Dalam kerangka merenung kata cinta kiranya landasan berpikir kita akan berkembang kearah yang lebih hakiki kepada hakikat diri, kesadaran, dan cinta. Kita telah diciptakan Tuhan kita dari tiada menjadi ada, lalu dari setetes mani menjadi bentuk yang sempurna. Lalu sampai kita membaca tulisan ini pun penciptaan kita masih berlangsung menuju fase demi fase hingga nanti tua dan dipindahkan ke dunia lain. Betapa yang menciptakan ini amat baiknya pada kita dengan fasilitas yang diberikannya kepada kita. Panca indera, akal, pikiran, nafsu, tubuh yang cantik, dan banyak pemberian yang tidak terinci satu persatu. Ya, betapa bijaksana-Nya yang menciptakan kita, Maha Pengatur-Nya, Maha Sempur-Nya, Maha Kasih Sayang-Nya. Dialah Allah Tuhan Maha Esa, Allah tempat bergantung semua makhluk-Nya, tidak beranak dan tidak diperanakkan, dan tidak ada yang setara dengan Allah Yang Maha Tinggi.

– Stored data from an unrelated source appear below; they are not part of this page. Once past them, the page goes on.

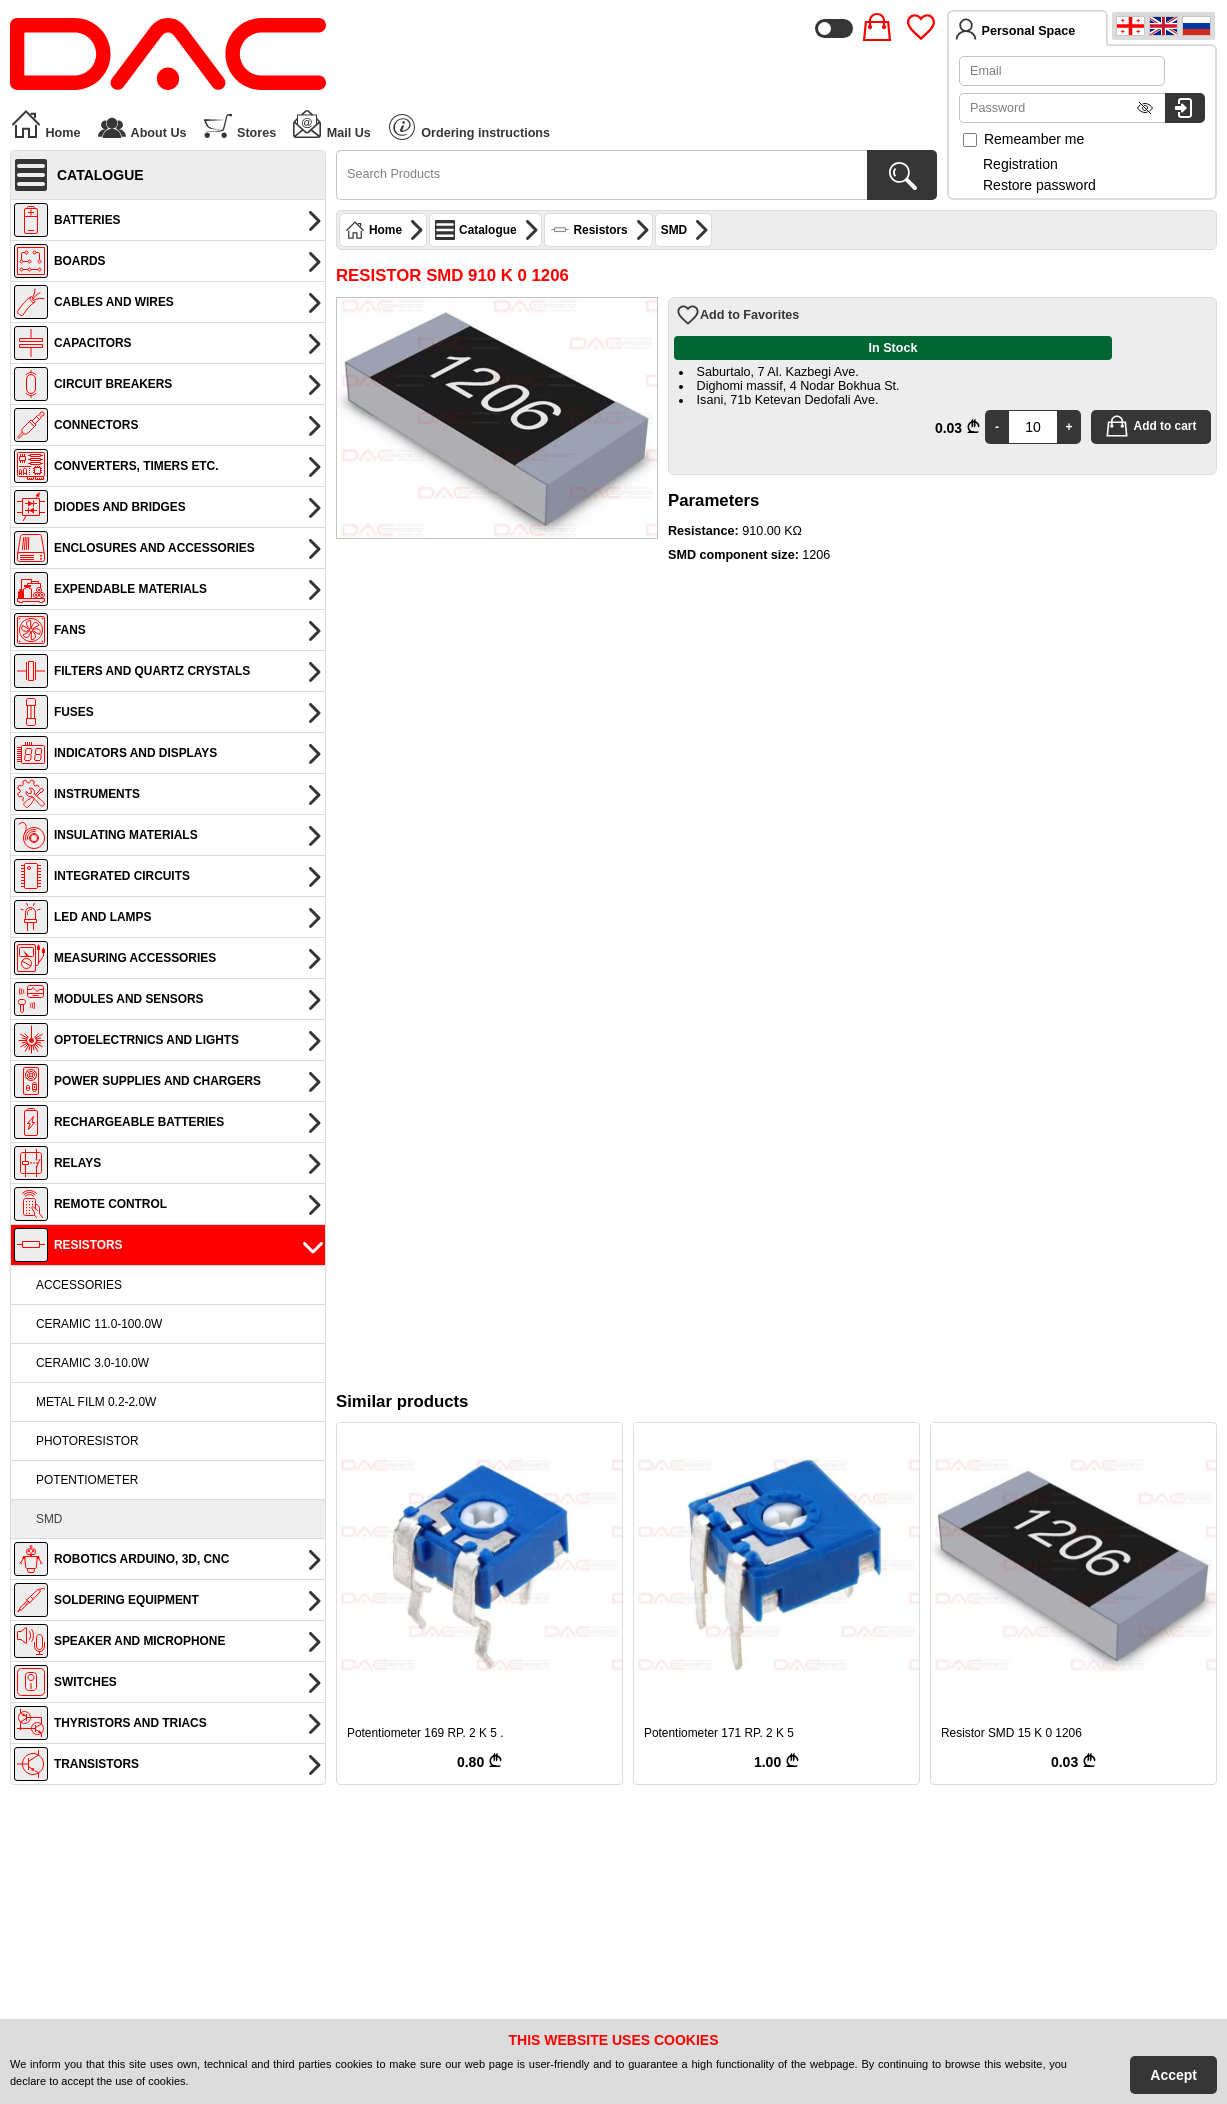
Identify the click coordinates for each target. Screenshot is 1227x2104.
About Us (141, 124)
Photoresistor (87, 1441)
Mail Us (331, 124)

Dengan kenyataan itu dan sepenuh kesadaran yang mendalam maka sebenarnyalah kita harus mencitai Allah, tuhan yang hidup kita adalah rahmat dari-Nya dan ia amat mengasihi dan menyayangi kita.
Lalu kenapa ada yang tidak mencintai-Nya? Alasan apakah yang bisa kita berikan? Adakah alasan selain ketidaksadaran pada kasih dan nikmat-Nya. Jika hal demikian terjadi itu bukan lagi kekeliruan tetapi adalah kesalahan besar. Akan kemanakah kita kalau bukan akan kembali kepada-Nya? Ia berfirman dalam Surah Al-Baqarah ayat 28, yang artinya “mengapa kamu jadi penentang Allah padahal tadinya kamu mati kemudian Ia hidupkan kemudian Ia matikan lalu kamu akan dihidupkan lagi kemudian kepada-Nya kamu semua kembali”. Allah bertanya dan kita mesti merenungkan cinta kita. Semua selain Dia akan musnah maka cinta-cinta kita kepada makhluk-Nya juga akan musnah. Hanya cinta karena Allah yang akan bertahan. Hanya Allah sajalah yang kekal dan mencintai yang kekal akan menjadikan pencinta bersama yang kekal. Jika kita tidak mencintai-Nya merugilah diri ini sedangkan Dia tetap berbuat baik dengan memberi hidup pada diri kita. Sejatinya fitrah yang murni itu adalah aku harus cinta pada Tuhanku Allah Yang Maha Esa dan mencintai orang-orang yang mencintai-Nya, yaitu cinta dengan menunjukkan usaha, perjuangan, pengorban, kebenaran, dan kesabaran. Cinta perwujudan kata kerja bukan hanya sebatas perasaan, nafsu, dan emosi. Ya Allah, wahai Yang Maha Mencitai berilah kami rezeki dapat mecintai-Mu dan mencitai orang-orang yang mencitai-Mu dan kasihanilah kami dengan cinta-Mu. Padang, 11-04-2011.